Sort bug causes data loss

Guy Harris guy at auspex.auspex.com
Thu Sep 20 03:21:38 AEST 1990


>The next clue is from the System V manual page again:
>
>     -n	  An initial numeric string, consisting	of optional
>	  blanks, optional minus sign, and zero	or more	digits
>	  with optional	decimal	point, is sorted by arithmetic
>	  value.  The -n option	implies	the -b option (see
>	  below).  Note	that the -b option is only effective when
>	  restricted sort key specifications are in effect.

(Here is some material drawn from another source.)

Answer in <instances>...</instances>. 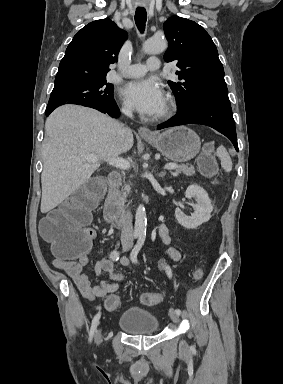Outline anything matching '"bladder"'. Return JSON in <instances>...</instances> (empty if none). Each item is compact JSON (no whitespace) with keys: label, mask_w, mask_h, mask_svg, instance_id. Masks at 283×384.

And a further clue comes from the SunOS 4.0.3 manual page:

  SYSTEM V DESCRIPTION
       When no fields are specified in the command line, the System
       V version of sort treats leading blanks as significant, even
       with the -n (numeric collating sequence) option; the lines:
            123
              23

       are collated as:
              23
            123

I.e., this is one of the places where the SunOS "/usr/bin/sort" and
"/usr/5bin/sort" differ in their behavior.

(They're both built from the same source code, BTW, which is basically
the S5R2 "sort", that being significantly faster than the V7-vintage
sort that comes with 4.3BSD; see J. P. Linderman's paper in the
October 1984 AT&T Bell Laboratories Technical Journal, October 1984,
Vol. 63 No. 8 Part 2 - the second special UNIX issue - which discusses
work on sorting that, I think, got into the S5 sort in S5R2.  There's an
"#ifdef S5EMUL" that governs which of the behaviors is selected.)